But because "give me an animation loop" is so common, convenience functions
exist: play(p), pause(p), stop(p), seek(p, time). Use them or don't.
Hook it to WebAudio, a scroll position, a MIDI clock, or plain
requestAnimationFrame. Your call.
Try It Yourself
This PNG contains a WebGPU shader. It looks static, but inside there's bytecode waiting to run.
Download pngine_logo.pngDrop the PNG above to watch it come to life.
The CLI
The command-line tool compiles, validates, and inspects:
# Compile to PNG with embedded bytecode and executor (default)
pngine shader.pngine -o shader.png
# Smaller PNG without executor (needs shared pngine.wasm at runtime)
pngine shader.pngine --no-executor -o shader.png
# Render an actual frame (not just embed)
pngine shader.pngine --frame -s 1920x1080 -o preview.png
# Validate and see what GPU calls it makes
pngine check shader.png --verbose
The --verbose flag on check shows every GPU call the bytecode will make.

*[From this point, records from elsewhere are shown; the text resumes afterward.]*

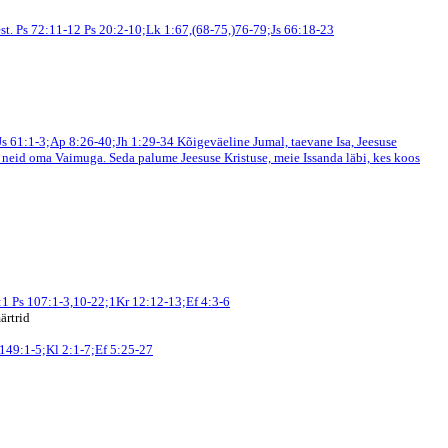
est. Ps 72:11-12
Ps 20:2-10;Lk 1:67,(68-75,)76-79;Js 66:18-23
Js 61:1-3;Ap 8:26-40;Jh 1:29-34
Kõigeväeline Jumal, taevane Isa, Jeesuse
hi neid oma Vaimuga. Seda palume Jeesuse Kristuse, meie Issanda läbi, kes koos
1:1
Ps 107:1-3,10-22;1Kr 12:12-13;Ef 4:3-6
ärtrid
 149:1-5;Kl 2:1-7;Ef 5:25-27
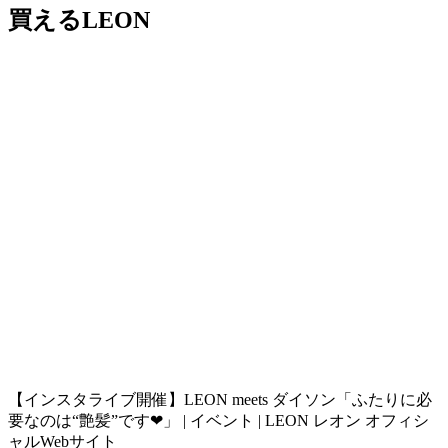
買えるLEON
【インスタライブ開催】LEON meets ダイソン「ふたりに必
要なのは“艶髪”です❤︎」 | イベント | LEON レオン オフィシ
ャルWebサイト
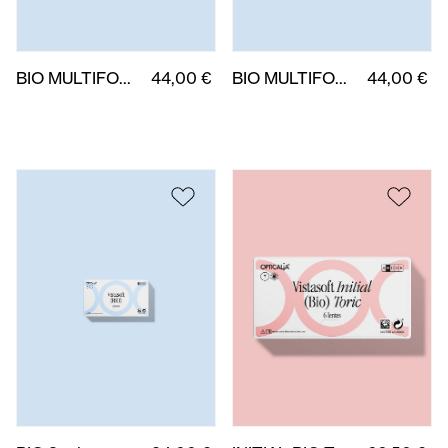
BIO MULTIFOCAL NO DOMINANTE 3 uds.
44,00 €
BIO MULTIFOCAL DOMINANTE 3 uds.
44,00 €
BIO 3 uds.
24,00 €
INITIAL BIO TORIC 6 uds.
66,50 €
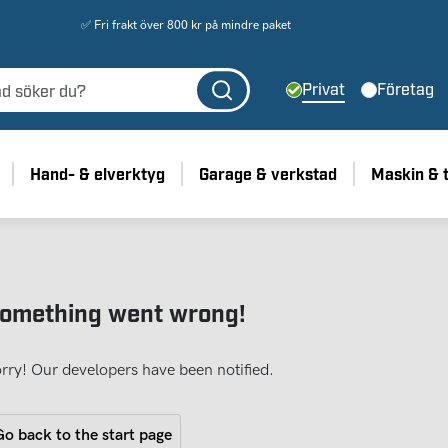
✅ Fri frakt över 800 kr på mindre paket
Privat
Företag
Hand- & elverktyg
Garage & verkstad
Maskin & 
omething went wrong!
rry! Our developers have been notified.
o back to the start page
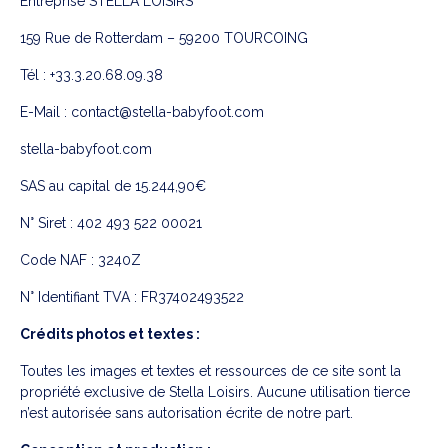
Entreprise STELLA LOISIRS
159 Rue de Rotterdam – 59200 TOURCOING
Tél : +33.3.20.68.09.38
E-Mail : contact@stella-babyfoot.com
stella-babyfoot.com
SAS au capital de 15.244,90€
N° Siret : 402 493 522 00021
Code NAF : 3240Z
N° Identifiant TVA : FR37402493522
Crédits photos et textes :
Toutes les images et textes et ressources de ce site sont la
propriété exclusive de Stella Loisirs. Aucune utilisation tierce
n’est autorisée sans autorisation écrite de notre part.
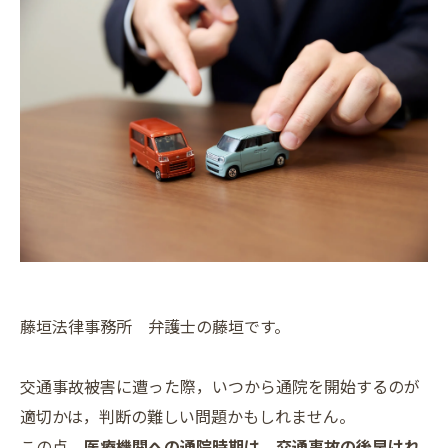
藤垣法律事務所 弁護士の藤垣です。
交通事故被害に遭った際，いつから通院を開始するのが
適切かは，判断の難しい問題かもしれません。
この点，
医療機関への通院時期は，交通事故の後早けれ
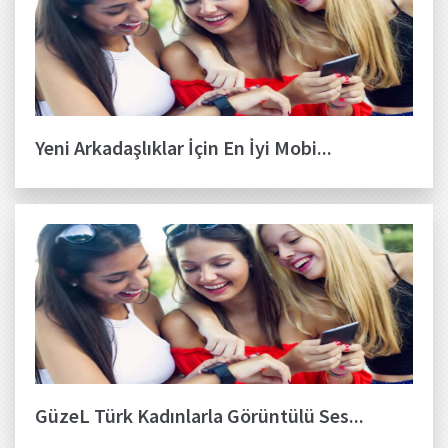
Yeni Arkadaşlıklar İçin En İyi Mobi...
GüzeL Türk Kadınlarla Görüntülü Ses...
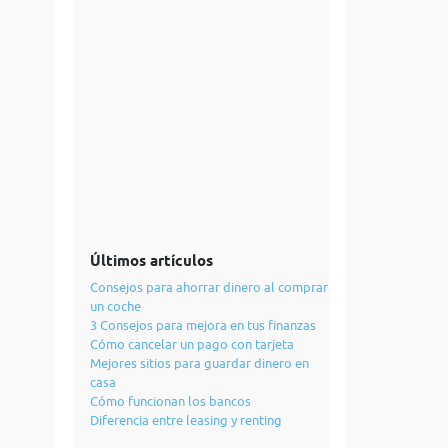
Últimos artículos
Consejos para ahorrar dinero al comprar
un coche
3 Consejos para mejora en tus finanzas
Cómo cancelar un pago con tarjeta
Mejores sitios para guardar dinero en
casa
Cómo funcionan los bancos
Diferencia entre leasing y renting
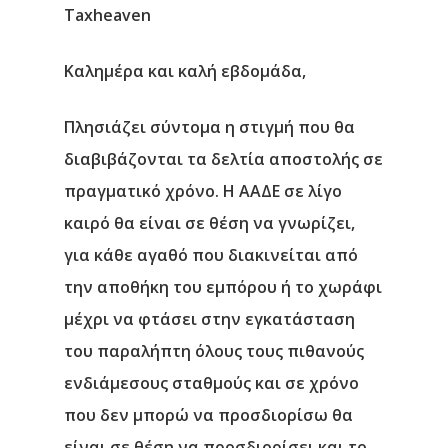
Taxheaven
Καλημέρα και καλή εβδομάδα,
Πλησιάζει σύντομα η στιγμή που θα
διαβιβάζονται τα δελτία αποστολής σε
πραγματικό χρόνο. H ΑΑΔΕ σε λίγο
καιρό θα είναι σε θέση να γνωρίζει,
για κάθε αγαθό που διακινείται από
την αποθήκη του εμπόρου ή το χωράφι
μέχρι να φτάσει στην εγκατάσταση
του παραλήπτη όλους τους πιθανούς
ενδιάμεσους σταθμούς και σε χρόνο
που δεν μπορώ να προσδιορίσω θα
είναι σε θέση να προσδιορίσει και το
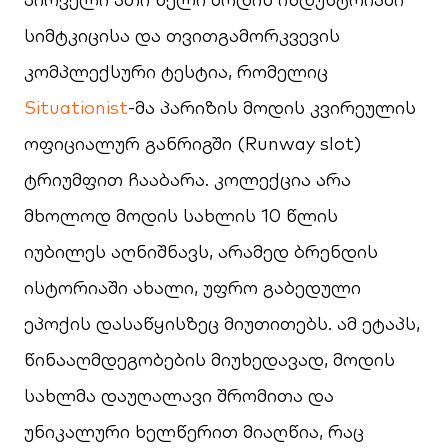
სიმტკიცისა და თვითგამორკვევის
კომპლექსური ტესტია, რომელიც
Situationist
-მა პარიზის მოდის კვირეულის
ოფიციალურ განრიგში (Runway slot)
ტრიუმფით ჩააბარა. კოლექცია არა
მხოლოდ მოდის სახლის 10 წლის
იუბილეს აღნიშნავს, არამედ ბრენდის
ისტორიაში ახალი, უფრო გაბედული
ეპოქის დასაწყისზეც მიუთითებს. ამ ეტაპს,
წინააღმდეგობების მიუხედავად, მოდის
სახლმა დაუღალავი შრომითა და
უნიკალური ხელწერით მიაღწია, რაც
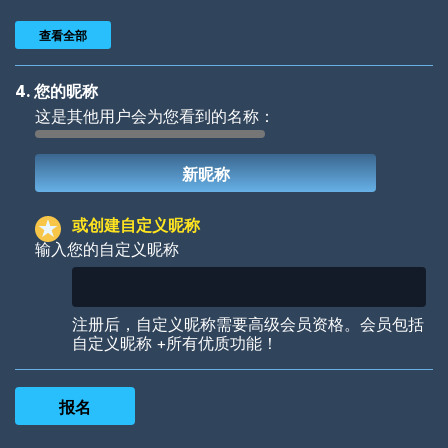
查看全部
4. 您的昵称
这是其他用户会为您看到的名称：
Woof
Jungle Cats
或创建自定义昵称
输入您的自定义昵称
Colorful
Pow! Bang!
注册后，自定义昵称需要高级会员资格。会员包括
自定义昵称 +所有优质功能！
Robotic
International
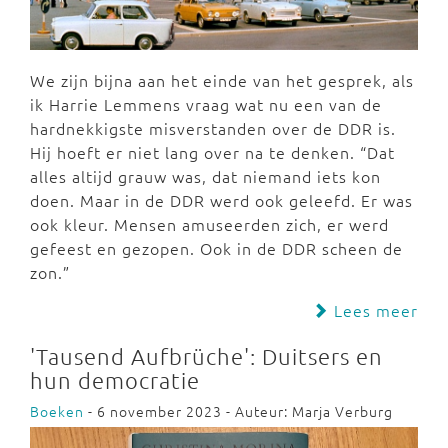
We zijn bijna aan het einde van het gesprek, als
ik Harrie Lemmens vraag wat nu een van de
hardnekkigste misverstanden over de DDR is.
Hij hoeft er niet lang over na te denken. “Dat
alles altijd grauw was, dat niemand iets kon
doen. Maar in de DDR werd ook geleefd. Er was
ook kleur. Mensen amuseerden zich, er werd
gefeest en gezopen. Ook in de DDR scheen de
zon.”
Lees meer
'Tausend Aufbrüche': Duitsers en
hun democratie
Boeken
- 6 november 2023 - Auteur: Marja Verburg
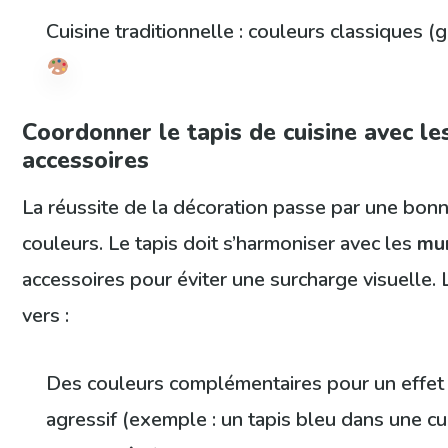
Cuisine traditionnelle : couleurs classiques (g
Coordonner le tapis de cuisine avec l
accessoires
La réussite de la décoration passe par une bon
couleurs. Le tapis doit s’harmoniser avec les
mu
accessoires pour éviter une surcharge visuelle. 
vers :
Des couleurs complémentaires pour un effet
agressif (exemple : un tapis bleu dans une c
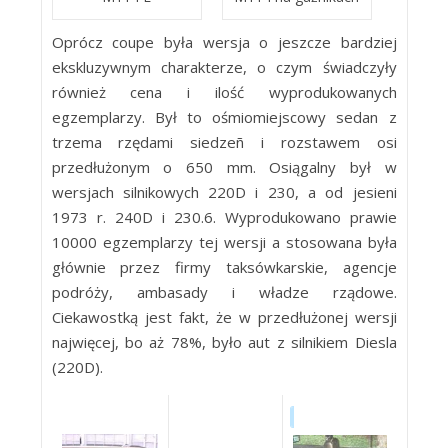
Oprócz coupe była wersja o jeszcze bardziej
ekskluzywnym charakterze, o czym świadczyły
również cena i ilość wyprodukowanych
egzemplarzy. Był to ośmiomiejscowy sedan z
trzema rzędami siedzeñ i rozstawem osi
przedłużonym o 650 mm. Osiągalny był w
wersjach silnikowych 220D i 230, a od jesieni
1973 r. 240D i 230.6. Wyprodukowano prawie
10000 egzemplarzy tej wersji a stosowana była
głównie przez firmy taksówkarskie, agencje
podróży, ambasady i władze rządowe.
Ciekawostką jest fakt, że w przedłużonej wersji
najwięcej, bo aż 78%, było aut z silnikiem Diesla
(220D).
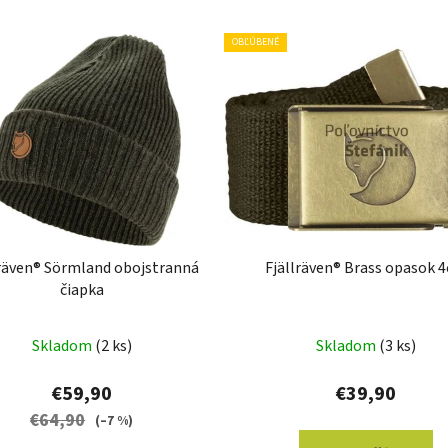
OBĽÚBENÉ
lräven® Sörmland obojstranná
Fjällräven® Brass opasok 
čiapka
Skladom
(2 ks)
Skladom
(3 ks)
€59,90
€39,90
€64,90
(–7 %)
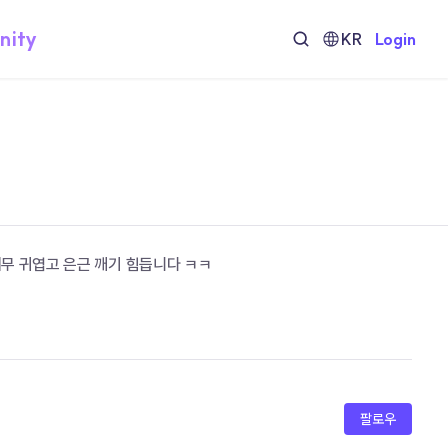
nity
KR
Login
무 귀엽고 은근 깨기 힘듭니다 ㅋㅋ
팔로우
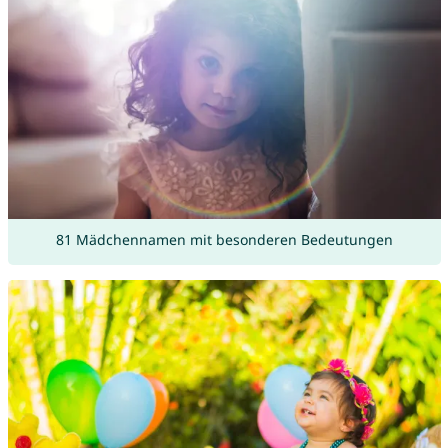
81 Mädchennamen mit besonderen Bedeutungen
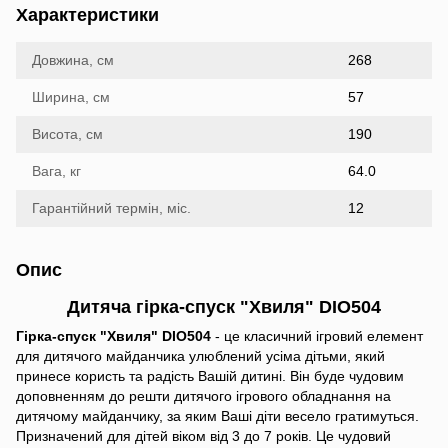
Характеристики
Довжина, см
268
Ширина, см
57
Висота, см
190
Вага, кг
64.0
Гарантійний термін, міс.
12
Опис
Дитяча гірка-спуск "Хвиля" DIO504
Гірка-спуск "Хвиля" DIO504
- це класичний ігровий елемент
для дитячого майданчика улюблений усіма дітьми, який
принесе користь та радість Вашій дитині. Він буде чудовим
доповненням до решти дитячого ігрового обладнання на
дитячому майданчику, за яким Ваші діти весело гратимуться.
Призначений для дітей віком від 3 до 7 років. Це чудовий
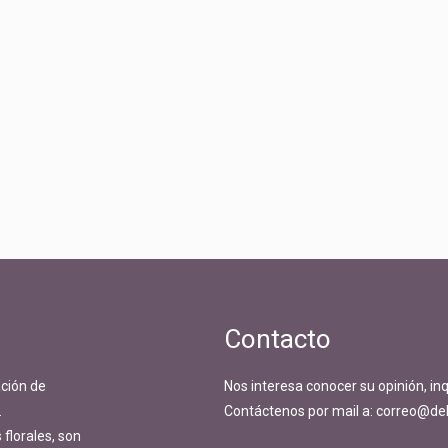
Contacto
ción de
Nos interesa conocer su opinión, in
.
Contáctenos por mail a: correo@del
florales, son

Good
for debugging why your shader isn't doing what you expect.
How to Use It
Currently PNGine only supports web browsers. iOS and Android viewers are coming soon™ (when we decide on making a demo for them and see if they crash ahah).
npm install pngine
Create a .pngine file with your shaders and pipeline setup. Compile it:
npx pngine myshader.pngine -o myshader.png
Load it in your page:
import { play, pngine } from "pngine";
const p = await pngine("myshader.png", {
canvas: document.getElementById("canvas"),
});
play(p);
That's it. Your shader is now a PNG that plays anywhere WebGPU runs.
Target Users
Like all things I do for fun, this is a Public Domain (CC0) project.
I built it for myself, to spend more time writing WGSL shaders and less time on boilerplate. I'm exploring scenarios where I can make mini creative tools for future Inércia demos, maybe resurrect old projects in this rendering approach.
If you like shaders and want a fun way to package and share them without big limitations on expressiveness, maybe PNGine won't be a total waste of your time.
Next Inércia
Will this crash the demoparty competition machine again? Probably. But at least
now I can run pngine check demo.png --verbose and see exactly what GPU calls
it makes before I embarrass myself.
I am still working on the proper site for this with one of those fancy landing pages. The source is on GitHub. The Inércia demo that failed is somewhere in my shame folder.
See you at the next demoparty.